[Collected data]
****************************************

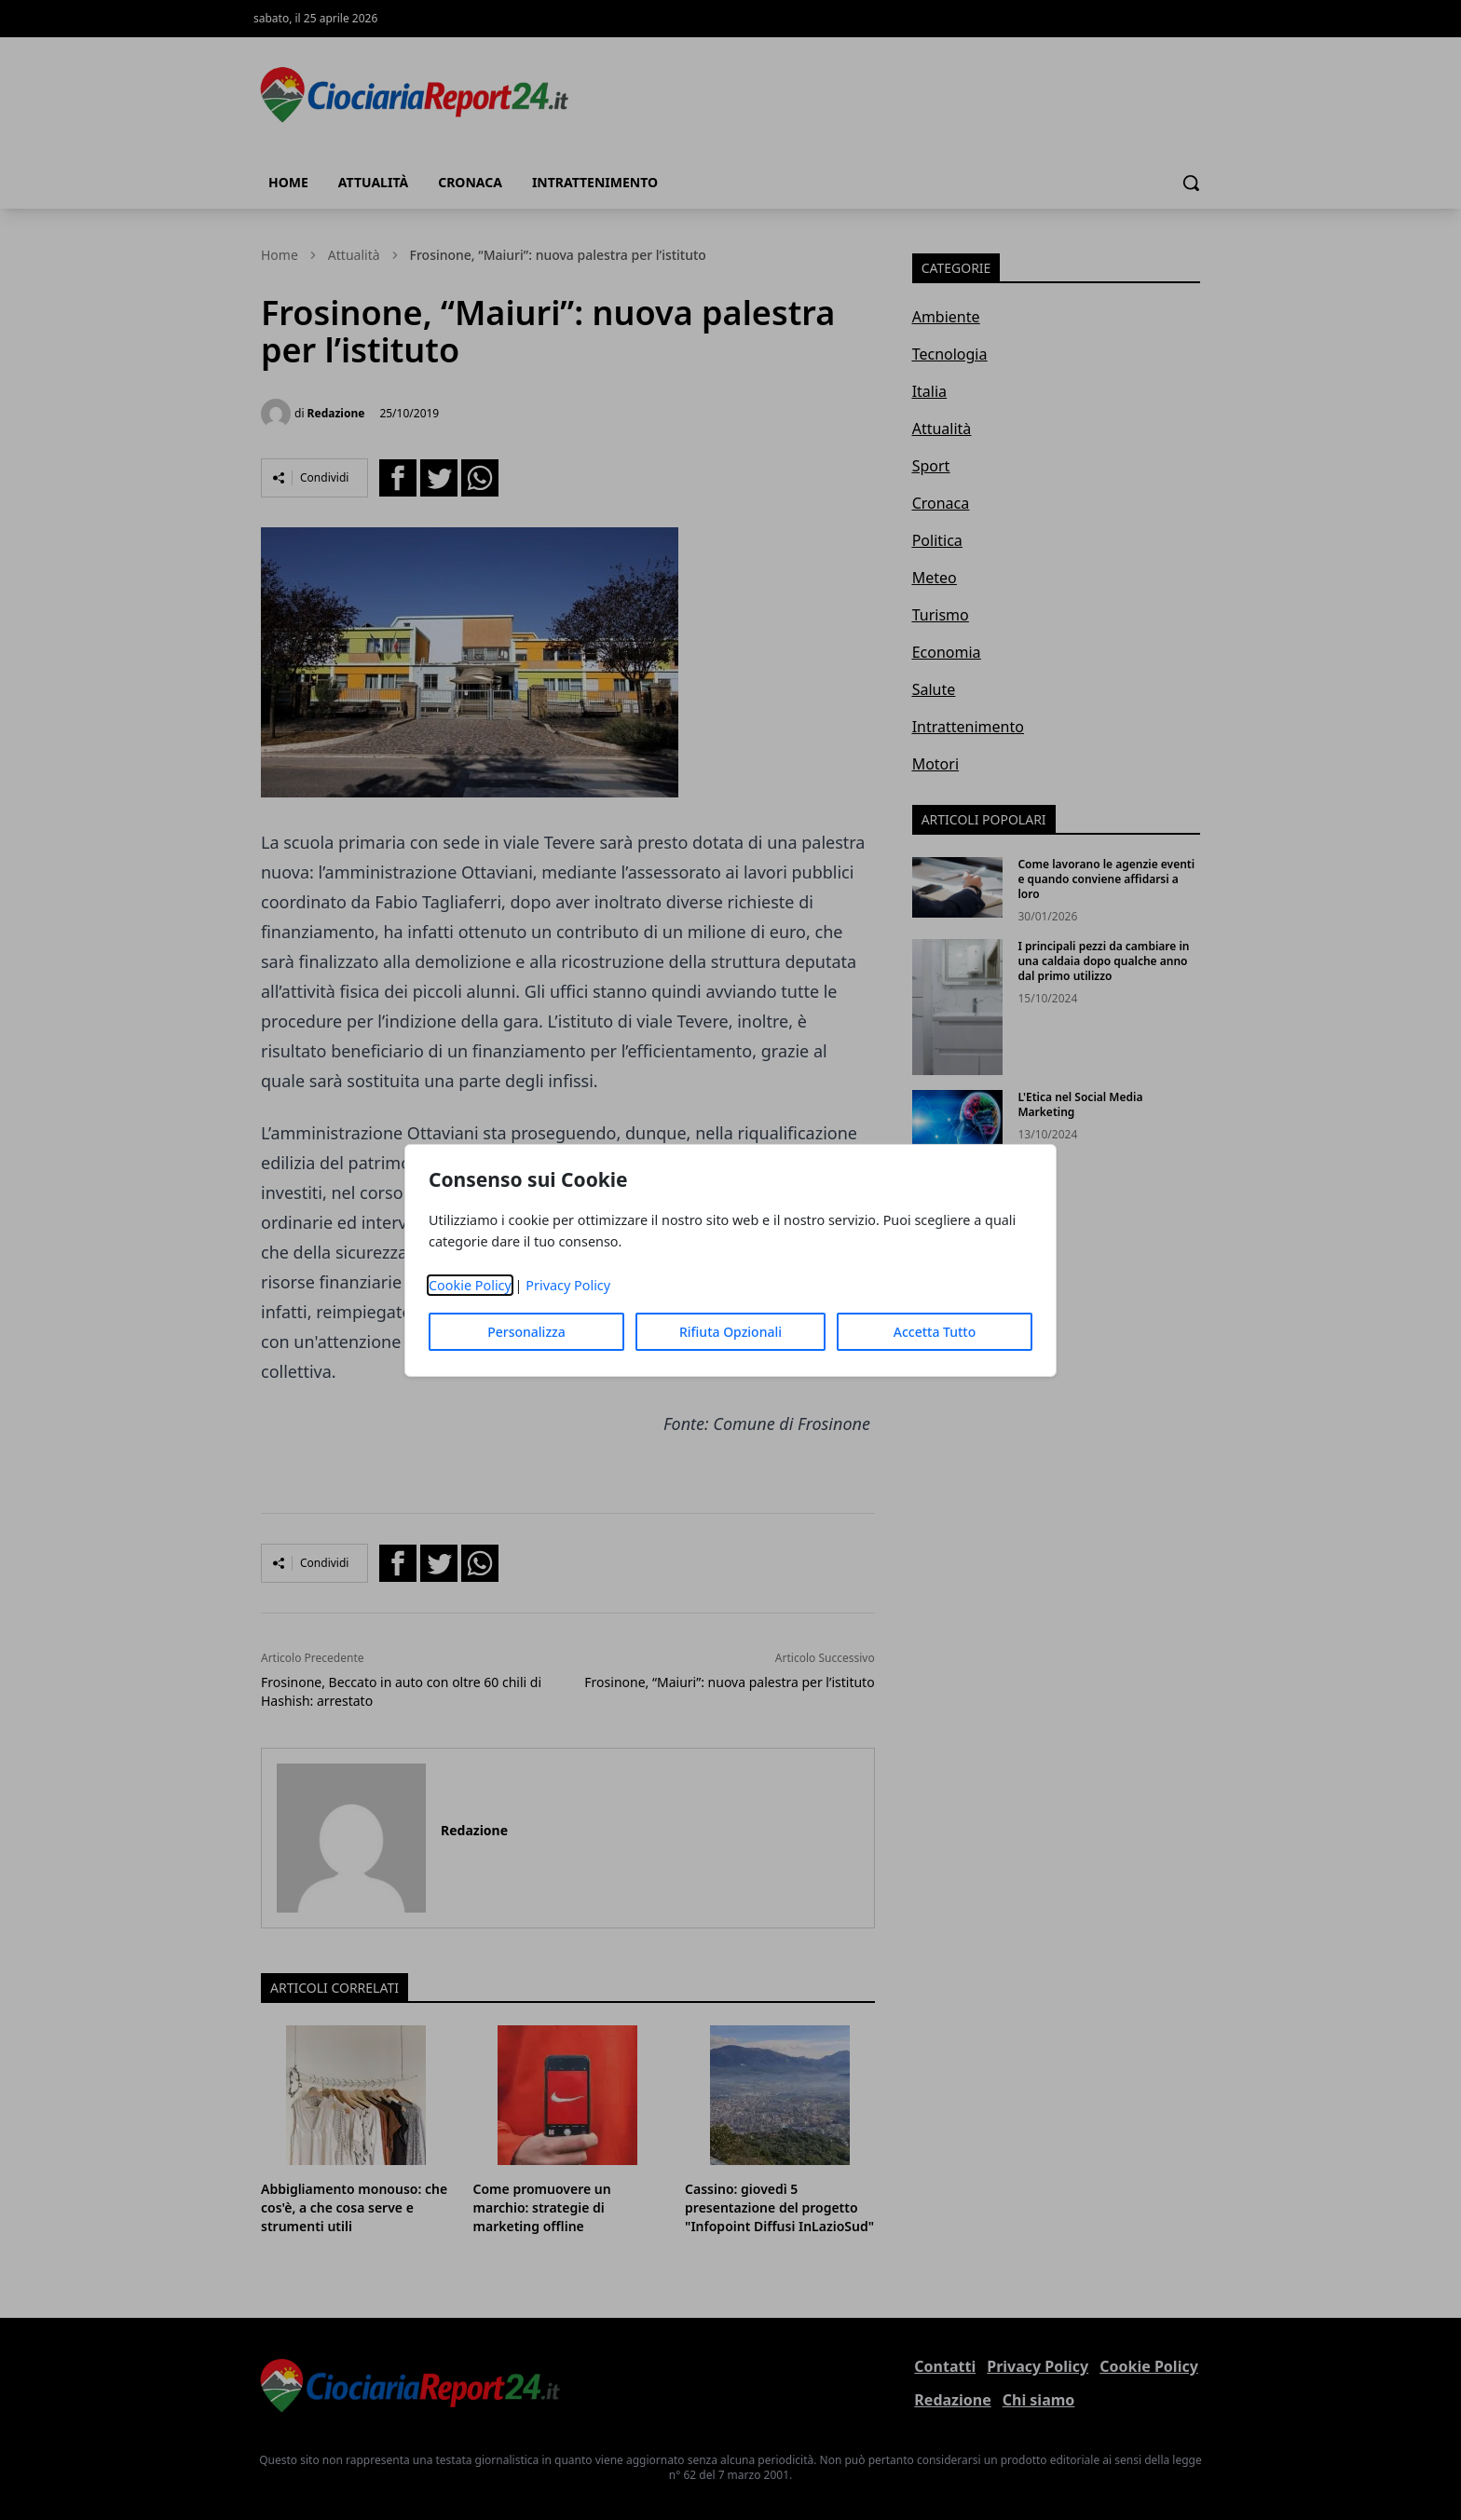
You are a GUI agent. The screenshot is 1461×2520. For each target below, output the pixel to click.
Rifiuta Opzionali (730, 1332)
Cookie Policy (470, 1285)
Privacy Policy (568, 1285)
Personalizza (526, 1332)
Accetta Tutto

****************************************

- **WHAT TO DO**
Set down every line above exactly, pictures excluded.

- **YOUR SOLUTION**
You are a GUI agent. The screenshot is 1461×2520. For each target below, output the pixel to click.
Rifiuta Opzionali (730, 1332)
Cookie Policy (470, 1285)
Privacy Policy (568, 1285)
Personalizza (526, 1332)
Accetta Tutto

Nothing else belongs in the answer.